WHAT NEEDS TO BE DONE =
Each record below should be output verbatim, without pictures.

* * * *

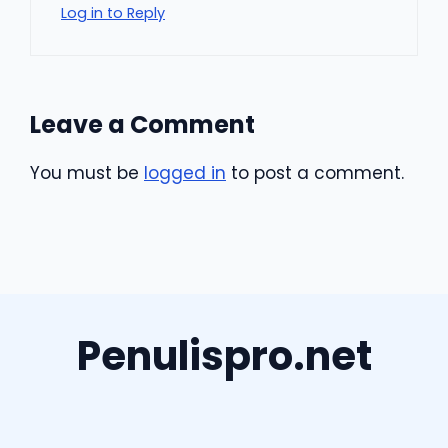
Log in to Reply
Leave a Comment
You must be
logged in
to post a comment.
Penulispro.net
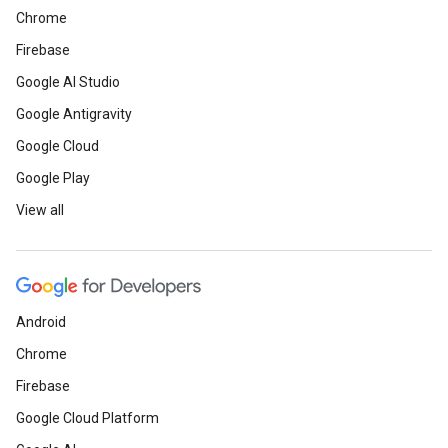
Chrome
Firebase
Google AI Studio
Google Antigravity
Google Cloud
Google Play
View all
Android
Chrome
Firebase
Google Cloud Platform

* * * *

ANSWER BELOW =
Log in to Reply
Leave a Comment
You must be
logged in
to post a comment.
Penulispro.net
Chrome
Firebase
Google AI Studio
Google Antigravity
Google Cloud
Google Play
View all
Android
Chrome
Firebase
Google Cloud Platform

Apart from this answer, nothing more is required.